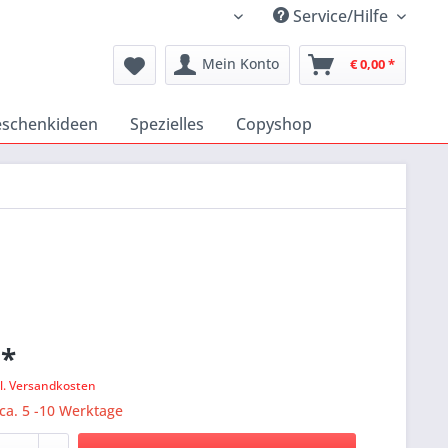
Service/Hilfe
Katholischer Medienshop
Mein Konto
€ 0,00 *
schenkideen
Spezielles
Copyshop
 *
l. Versandkosten
 ca. 5 -10 Werktage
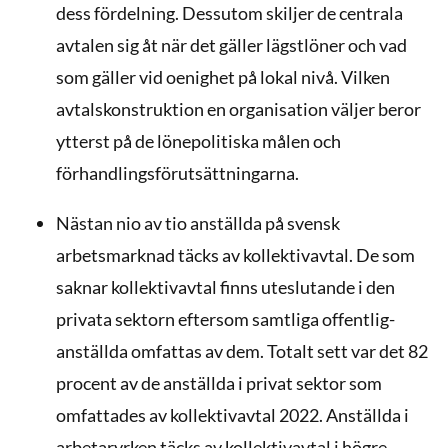
dess fördelning. Dessutom skiljer de centrala
avtalen sig åt när det gäller lägstlöner och vad
som gäller vid oenighet på lokal nivå. Vilken
avtalskonstruktion en organisation väljer beror
ytterst på de lönepolitiska målen och
förhandlingsförutsättningarna.
Nästan nio av tio anställda på svensk
arbetsmarknad täcks av kollektivavtal. De som
saknar kollektivavtal finns uteslutande i den
privata sektorn eftersom samtliga offentlig­
anställda omfattas av dem. Totalt sett var det 82
procent av de anställda i privat sektor som
omfattades av kollektivavtal 2022. Anställda i
arbetaryrken täcks av kollektivavtal i högre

= = = =

_Task instructions_: Search the entries for the string "gäller" and return each line where it turns up.

_Written response_:
avtalen sig åt när det gäller lägstlöner och vad
som gäller vid oenighet på lokal nivå. Vilken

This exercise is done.